Still, the findings suggest that a major life event like a pandemic can have a significant impact on the brain, even if you don't get sick.
In the first few years of the global pandemic, millions of humans died, and billions more dealt with a tidal wave of grief, loneliness, depression, anxiety, financial stress, and sleep disturbances.
Initial research found teenagers were particularly affected by the global crisis, with the adolescent brain showing concerning signs of accelerated aging after 2020, similar to teens experiencing violence, neglect, or family dysfunction.
The brains of young girls showed especially pronounced thinning in the cortex, which is a brain region primarily composed of gray matter. But the current study among adults found that male brains were more vulnerable to both grey and white matter changes.
Signs of accelerated aging were also particularly evident among older people and among socially or economically disadvantaged groups.
Previous studies have found that social isolation can change the structure of the brain, and poverty is also linked to accelerated brain aging.
Both could be factors leading to structural changes in the brain, but it's important to remain cautious.

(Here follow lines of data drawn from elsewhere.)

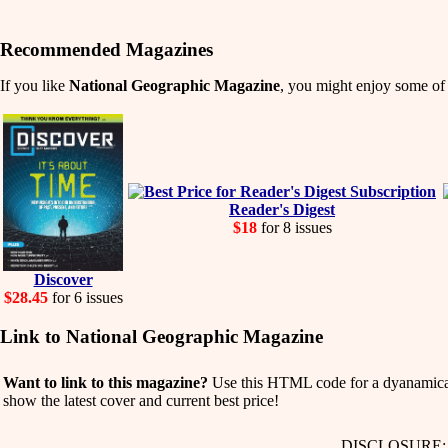
Recommended Magazines
If you like
National Geographic Magazine
, you might enjoy some of t
Reader's Digest
$18
for 8 issues
Discover
$28.45
for 6 issues
Link to National Geographic Magazine
Want to link to this magazine?
Use this HTML code for a dyanamicall
show the latest cover and current best price!
DISCLOSURE: We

Sweeping, long-term studies using brain scans can provide scientists with useful clues as to how major life events, like birth, parenthood, or menstruation, might be impacting our central nervous systems.
But without closer research, it's impossible to say why these brain regions are changing, or what impact the changes might have on cognitive function, or our behavior.
"This study reminds us that brain health is shaped not only by illness, but by our everyday environment," concludes Auer.
"The pandemic put a strain on people's lives, especially those already facing disadvantage."
The study was published in Nature Communications.